Self-Serve Trial for an Enterprise AI Platform



Problem and Hypothesis
DataRobot's previous trial prevented users from growing in the product. It was a different experience and prohibited sharing projects with colleagues.
I believed that a trial which supported organic expansion and helped users see value faster would result in a larger active user base and increased conversion rates.
Approach
I led the end-to-end trial launch, working beyond my team’s core scope to align marketing, analytics, and platform readiness.
I delivered the trial signup flow, provisioning, and UX improvements. By partnering with our analytics team to interpret the data, interviewing data scientist users, and running experiments, I defined key activation moments and designed the trial around them.
I then ensured that these moments were instrumented so we could measure activation, engagement, and expansion.


Results
The new trial program had a major impact on user growth and revenue pipeline. It is still featured today as one of the first CTAs on DataRobot's marketing website.
- Trial usage grew from ~700 to over 2,500 monthly active users, dramatically expanding the top of our funnel.
- Data analysis showed that workspaces with 3+ users had higher retention rates. Collaboration made the product sticky. I added a simple invite flow to help users grow their team and share projects. At its peak, 12% of trial users had registered through an invite.
- Trial-to-paid conversion rates jumped 3X compared to the old approach. By removing friction, facilitating invites, and guiding users to value, far more trial users became paying customers.

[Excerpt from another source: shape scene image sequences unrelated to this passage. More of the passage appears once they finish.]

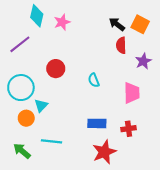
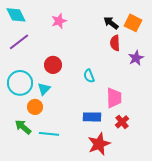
cyan diamond: (37, 16) -> (16, 15), moved, turned -40
pink trapezoid: (132, 93) -> (114, 98), moved
cyan triangle: (41, 105) -> (44, 89), moved
orange circle: (26, 118) -> (35, 107), moved
red cross: (129, 129) -> (122, 122), turned -32
green arrow: (22, 151) -> (23, 127), moved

The self-serve trial became a key lead source for sales. Trial engagement data helped identify high-intent accounts and armed sales with insights, turning the trial into a reliable lead-gen pipeline.
Lessons Learned
Trials should demonstrate value quickly by providing a clear path to the first success. In our case that was making a model prediction. We reduced that timeline by pre-seeding data and training a model as soon as the user signed up. By treating it like a game with levels, bringing more users to the party to foster collaboration, and instrumenting everything, we turned trial into a growth engine for the business. I deeply enjoyed this work and it is why I want to pursue a Growth role next.
Optimize time-to-first-value and enable collaboration early. Those two levers can turn a trial into a durable growth engine.